What the task requires: Copy out the data below from the line containing "autifully with both warm and cool metals." to the line containing "sheet, just message us through", both lines included, with all images left out.

Data to process:
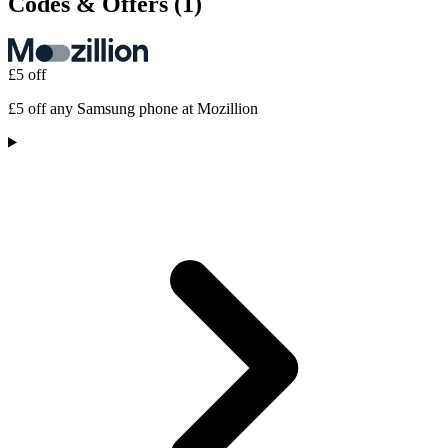
Codes & Offers
(1)
£5 off
£5 off any Samsung phone at Mozillion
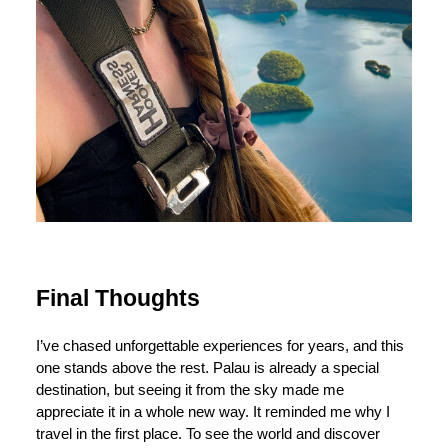
Final Thoughts
I’ve chased unforgettable experiences for years, and this
one stands above the rest. Palau is already a special
destination, but seeing it from the sky made me
appreciate it in a whole new way. It reminded me why I
travel in the first place. To see the world and discover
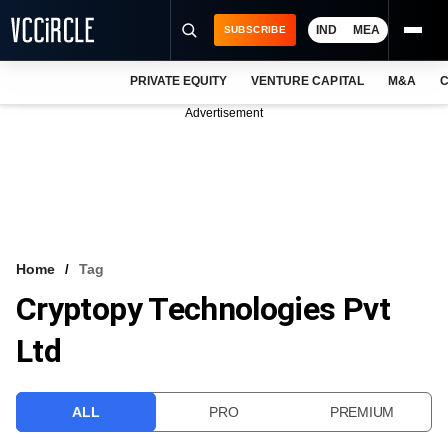
IND
MEA
SUBSCRIBE
PRIVATE EQUITY
VENTURE CAPITAL
M&A
C
NEWS
Advertisement
EVENTS
TRAININGS
PRO EXCLUSIVES
RESEARCH REPORTS
Home
Tag
Cryptopy Technologies Pvt
VCC INTELLIGENCE
Ltd
FREE NEWSLETTER
LOGIN
ALL
PRO
PREMIUM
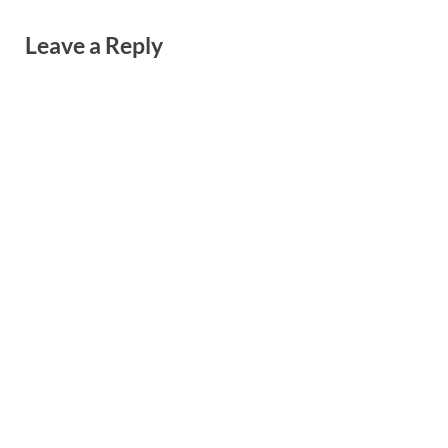
Leave a Reply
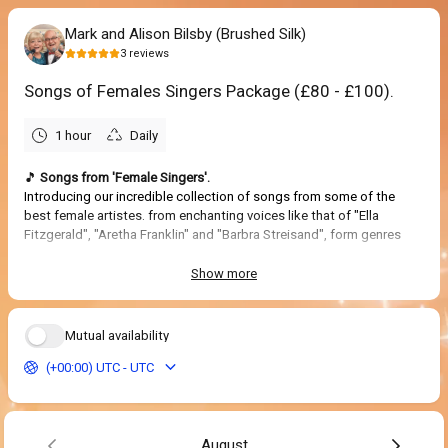
Mark and Alison Bilsby (Brushed Silk)
3
reviews
Songs of Females Singers Package (£80 - £100).
1 hour
Daily
🎵
Songs from 'Female Singers'.
Introducing our incredible collection of songs from some of the
best female artistes. from enchanting voices like that of "Ella
Fitzgerald", "Aretha Franklin" and "Barbra Streisand", form genres
such as Jazz, Blues and Soul, including some Musical Broadway
Show tunes made famous by female singers. Also from such
Show more
artistes as "Celine Dion", "Adele" and "Norah Jones" to classics from
"Sandie Shaw" and "Petula Clark", not forgetting "Nancy Sinatra"
and her boots.
Mutual availability
A great performance to celebrate females singers through the ages.
(+00:00) UTC - UTC
5.0
(
3
reviews
)
August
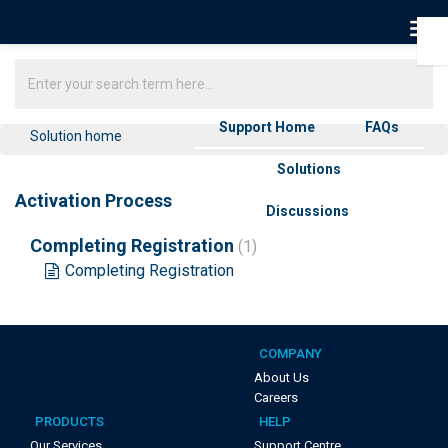
Support Home
FAQs
Solution home
Solutions
Activation Process
Discussions
Completing Registration
1
Completing Registration
COMPANY
About Us
Careers
PRODUCTS
HELP
Our Services
Support Centre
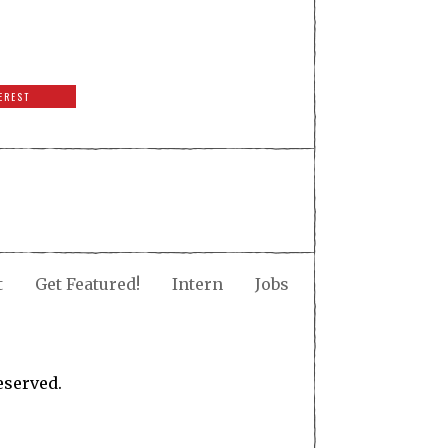
EREST
t
Get Featured!
Intern
Jobs
eserved.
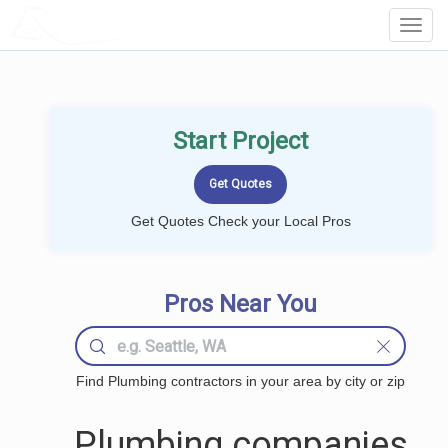
LOCALPROBOOK
Toggl
Navig
Start Project
Get Quotes Check your Local Pros
Pros Near You
Find Plumbing contractors in your area by city or zip
Plumbing companies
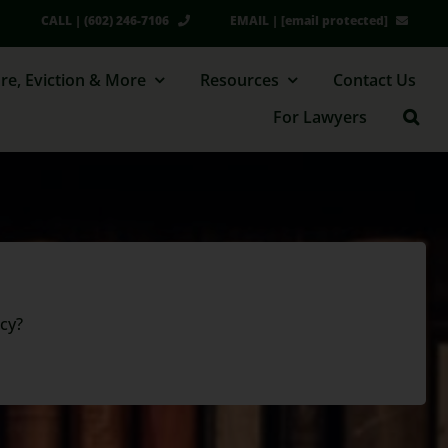
CALL | (602) 246-7106
EMAIL |
[email protected]
re, Eviction & More
Resources
Contact Us
For Lawyers
cy?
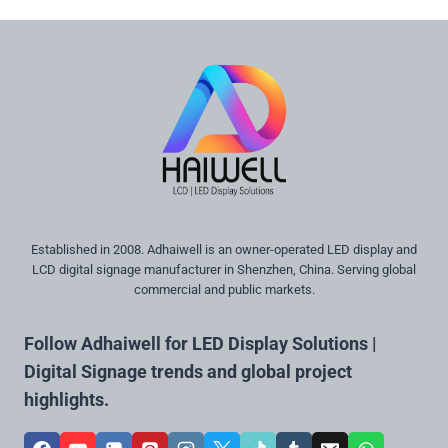
Established in 2008. Adhaiwell is an owner-operated LED display and
LCD digital signage manufacturer in Shenzhen, China. Serving global
commercial and public markets.
Follow Adhaiwell for LED Display Solutions |
Digital Signage trends and global project
highlights.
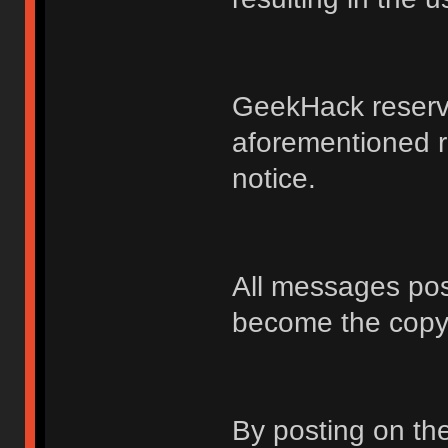
GeekHack reserve
aforementioned r
notice.
All messages po
become the copy
By posting on t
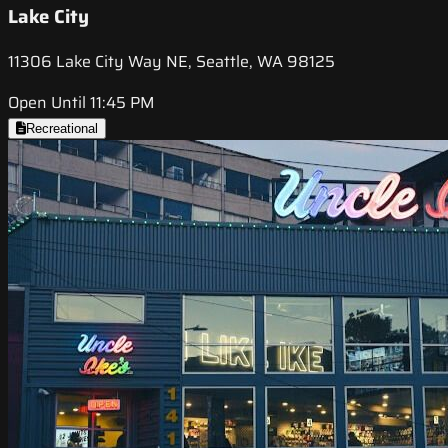
Lake City
11306 Lake City Way NE, Seattle, WA 98125
Open Until 11:45 PM
Recreational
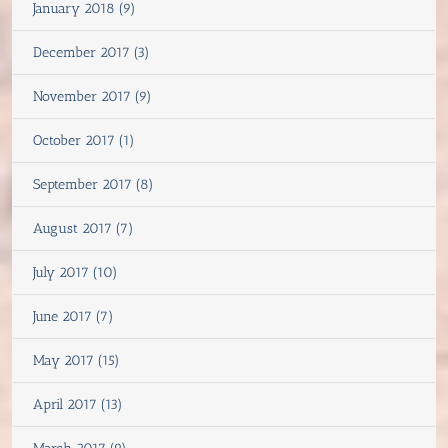
January 2018 (9)
December 2017 (3)
November 2017 (9)
October 2017 (1)
September 2017 (8)
August 2017 (7)
July 2017 (10)
June 2017 (7)
May 2017 (15)
April 2017 (13)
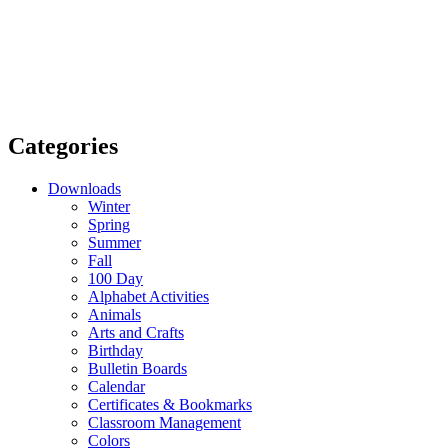
Categories
Downloads
Winter
Spring
Summer
Fall
100 Day
Alphabet Activities
Animals
Arts and Crafts
Birthday
Bulletin Boards
Calendar
Certificates & Bookmarks
Classroom Management
Colors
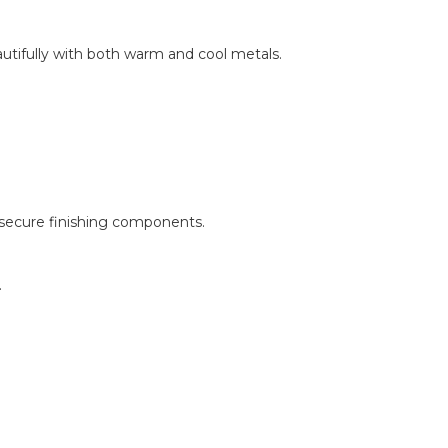
autifully with both warm and cool metals.
 secure finishing components.
.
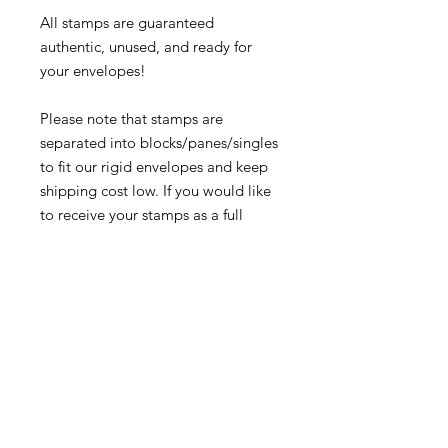
All stamps are guaranteed
authentic, unused, and ready for
your envelopes!
Please note that stamps are
separated into blocks/panes/singles
to fit our rigid envelopes and keep
shipping cost low. If you would like
to receive your stamps as a full
sheet, just message us through
our Contact Form and we can
arrange that for you.
Because these stamps are of a
smaller denomination than the
current postage rate, they can be
used together or in conjunction with
other vintage stamps to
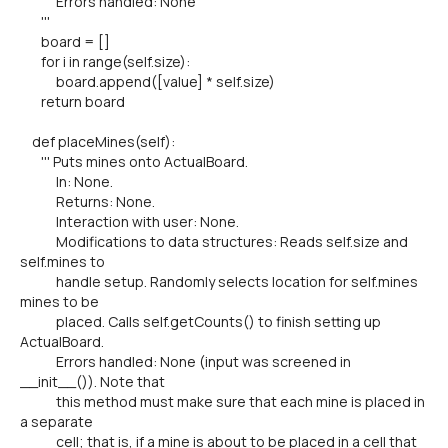
Errors handled: None
'''
board = []
for i in range(self.size):
board.append([value] * self.size)
return board
def placeMines(self):
''' Puts mines onto ActualBoard.
In: None.
Returns: None.
Interaction with user: None.
Modifications to data structures: Reads self.size and
self.mines to
handle setup. Randomly selects location for self.mines
mines to be
placed. Calls self.getCounts() to finish setting up
ActualBoard.
Errors handled: None (input was screened in
__init__()). Note that
this method must make sure that each mine is placed in
a separate
cell; that is, if a mine is about to be placed in a cell that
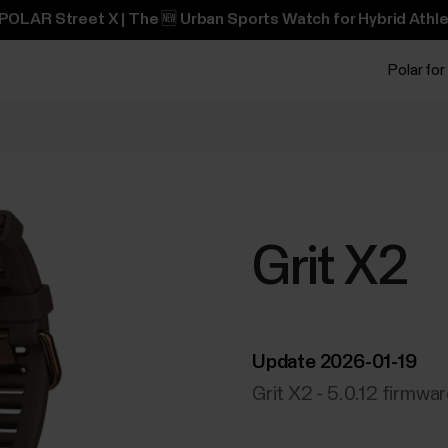
POLAR Street X | The 🆕 Urban Sports Watch for Hybrid Athle
Polar for
Grit X2
Update 2026-01-19
Grit X2 - 5.0.12 firmwa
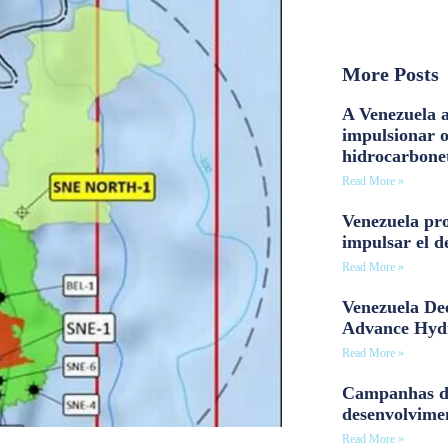
More Posts
A Venezuela a
impulsionar 
hidrocarbone
Read More »
Venezuela pro
impulsar el d
Read More »
Venezuela Dee
Advance Hyd
Read More »
Campanhas d
desenvolvime
Read More »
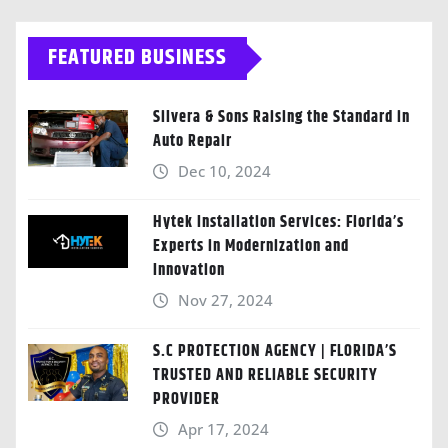
FEATURED BUSINESS
Silvera & Sons Raising the Standard in
Auto Repair
Dec 10, 2024
Hytek Installation Services: Florida’s
Experts in Modernization and
Innovation
Nov 27, 2024
S.C PROTECTION AGENCY | FLORIDA’S
TRUSTED AND RELIABLE SECURITY
PROVIDER
Apr 17, 2024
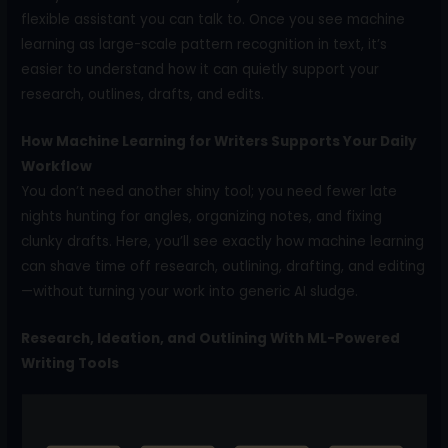
flexible assistant you can talk to. Once you see machine
learning as large-scale pattern recognition in text, it’s
easier to understand how it can quietly support your
research, outlines, drafts, and edits.
How Machine Learning for Writers Supports Your Daily
Workflow
You don’t need another shiny tool; you need fewer late
nights hunting for angles, organizing notes, and fixing
clunky drafts. Here, you’ll see exactly how machine learning
can shave time off research, outlining, drafting, and editing
—without turning your work into generic AI sludge.
Research, Ideation, and Outlining With ML-Powered
Writing Tools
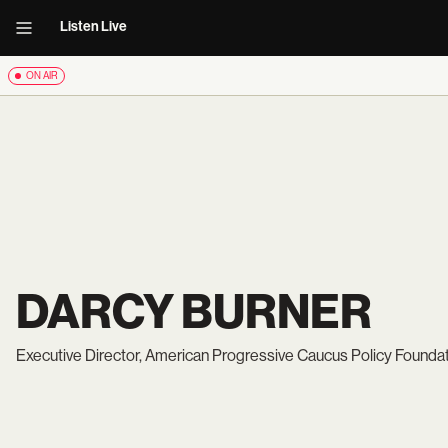
Listen Live
ON AIR
DARCY BURNER
Executive Director, American Progressive Caucus Policy Founda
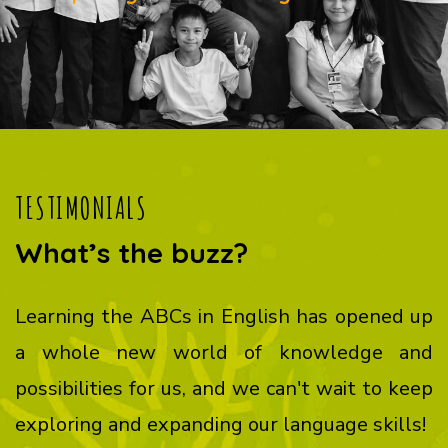
TESTIMONIALS
What’s the buzz?
Learning the ABCs in English has opened up
a whole new world of knowledge and
possibilities for us, and we can't wait to keep
exploring and expanding our language skills!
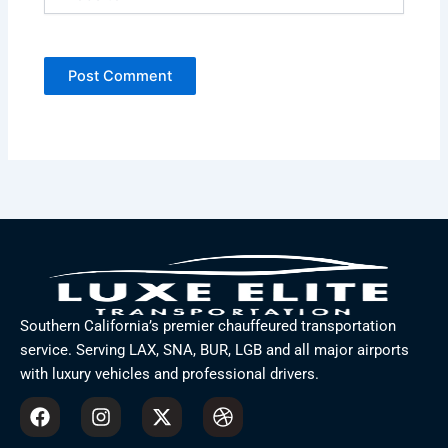
Southern California’s premier chauffeured transportation
service. Serving LAX, SNA, BUR, LGB and all major airports
with luxury vehicles and professional drivers.
F
I
X
D
a
n
-
r
c
s
t
i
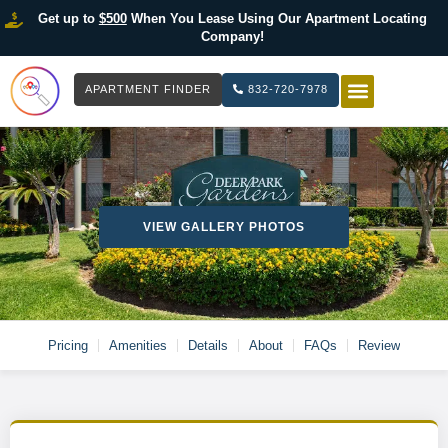
Get up to
$500
When You Lease Using Our Apartment Locating
Company!
APARTMENT FINDER
832-720-7978
HOW IT WOR
LIST YOUR 
VIEW GALLERY PHOTOS
Pricing
Amenities
Details
About
FAQs
Review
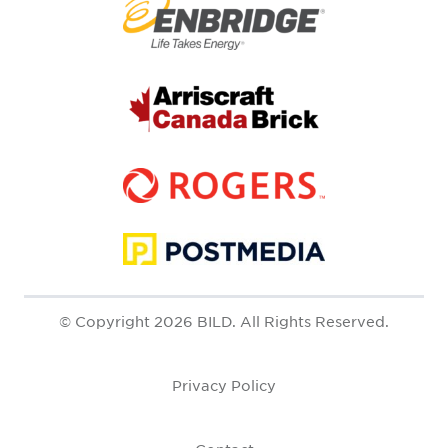
© Copyright 2026 BILD. All Rights Reserved.
Privacy Policy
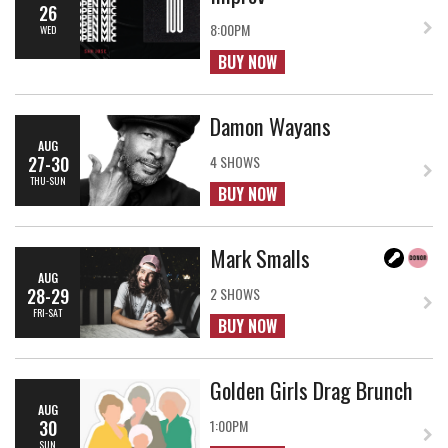
26
8:00PM
WED
BUY NOW
Damon Wayans
AUG
27-30
4 SHOWS
THU-SUN
BUY NOW
Mark Smalls
AUG
28-29
2 SHOWS
FRI-SAT
BUY NOW
Golden Girls Drag Brunch
AUG
30
1:00PM
SUN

Reply:
autifully with both warm and cool metals.
 secure finishing components.
.
All stamps are guaranteed
authentic, unused, and ready for
your envelopes!
Please note that stamps are
separated into blocks/panes/singles
to fit our rigid envelopes and keep
shipping cost low. If you would like
to receive your stamps as a full
sheet, just message us through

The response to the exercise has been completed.